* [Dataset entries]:
* * * * * * * * *
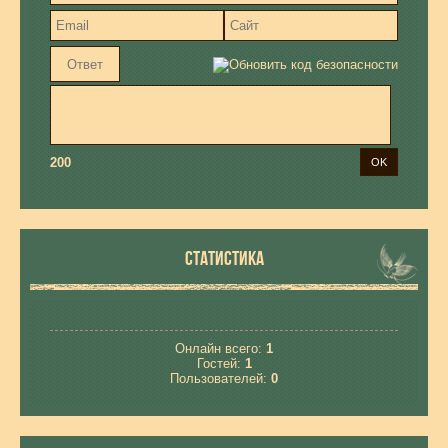
200
СТАТИСТИКА
Онлайн всего:
1
Гостей:
1
Пользователей:
0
* * * * * * * * *
* [GOAL OF THE EXERCISE]: Retype the data exactly as it stands, but keep the images out of your copy.

* [ANSWER SPACE]:
200
СТАТИСТИКА
Онлайн всего:
1
Гостей:
1
Пользователей:
0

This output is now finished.